── Exercise input

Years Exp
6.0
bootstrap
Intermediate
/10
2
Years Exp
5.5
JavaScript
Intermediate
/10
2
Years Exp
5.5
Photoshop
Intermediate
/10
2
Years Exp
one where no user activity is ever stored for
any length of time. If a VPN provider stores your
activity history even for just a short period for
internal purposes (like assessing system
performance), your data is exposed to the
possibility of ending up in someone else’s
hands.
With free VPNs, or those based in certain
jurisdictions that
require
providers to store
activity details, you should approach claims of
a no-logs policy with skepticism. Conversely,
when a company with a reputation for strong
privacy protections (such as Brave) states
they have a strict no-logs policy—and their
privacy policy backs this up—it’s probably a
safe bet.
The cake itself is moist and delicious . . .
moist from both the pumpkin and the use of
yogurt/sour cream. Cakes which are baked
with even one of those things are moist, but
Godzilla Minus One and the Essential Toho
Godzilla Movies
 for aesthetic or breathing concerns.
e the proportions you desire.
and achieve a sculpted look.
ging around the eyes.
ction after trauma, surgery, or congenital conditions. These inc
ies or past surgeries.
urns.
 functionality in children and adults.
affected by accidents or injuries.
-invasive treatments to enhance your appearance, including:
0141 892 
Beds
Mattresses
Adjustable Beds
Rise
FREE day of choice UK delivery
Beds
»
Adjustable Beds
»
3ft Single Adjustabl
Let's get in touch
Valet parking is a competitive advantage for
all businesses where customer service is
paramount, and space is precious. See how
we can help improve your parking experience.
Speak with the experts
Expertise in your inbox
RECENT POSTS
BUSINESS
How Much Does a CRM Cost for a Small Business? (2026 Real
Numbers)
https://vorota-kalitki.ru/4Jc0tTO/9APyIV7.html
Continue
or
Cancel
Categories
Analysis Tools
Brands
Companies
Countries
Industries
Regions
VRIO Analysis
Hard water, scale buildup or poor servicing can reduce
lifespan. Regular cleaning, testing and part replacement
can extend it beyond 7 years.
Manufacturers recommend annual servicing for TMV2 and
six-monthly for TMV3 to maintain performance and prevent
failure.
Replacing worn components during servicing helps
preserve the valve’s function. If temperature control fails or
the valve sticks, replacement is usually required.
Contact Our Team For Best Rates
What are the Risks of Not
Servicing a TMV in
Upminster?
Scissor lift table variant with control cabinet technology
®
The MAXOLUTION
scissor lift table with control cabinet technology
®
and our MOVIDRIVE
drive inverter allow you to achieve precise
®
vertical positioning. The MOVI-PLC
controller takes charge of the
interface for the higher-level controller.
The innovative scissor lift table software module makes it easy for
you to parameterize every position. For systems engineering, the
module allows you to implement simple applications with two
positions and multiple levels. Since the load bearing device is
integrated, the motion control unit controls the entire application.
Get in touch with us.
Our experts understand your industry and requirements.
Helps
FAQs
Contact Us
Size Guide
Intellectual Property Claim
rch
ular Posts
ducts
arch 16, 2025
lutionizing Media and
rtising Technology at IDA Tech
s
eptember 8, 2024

────

# Assignment
The answer is the run of lines above from the line containing "with even one of those things are moist, but" through the line containing "Expertise in your inbox", copied exactly and alone.

# Solution to the problem
with even one of those things are moist, but
Godzilla Minus One and the Essential Toho
Godzilla Movies
 for aesthetic or breathing concerns.
e the proportions you desire.
and achieve a sculpted look.
ging around the eyes.
ction after trauma, surgery, or congenital conditions. These inc
ies or past surgeries.
urns.
 functionality in children and adults.
affected by accidents or injuries.
-invasive treatments to enhance your appearance, including:
0141 892 
Beds
Mattresses
Adjustable Beds
Rise
FREE day of choice UK delivery
Beds
»
Adjustable Beds
»
3ft Single Adjustabl
Let's get in touch
Valet parking is a competitive advantage for
all businesses where customer service is
paramount, and space is precious. See how
we can help improve your parking experience.
Speak with the experts
Expertise in your inbox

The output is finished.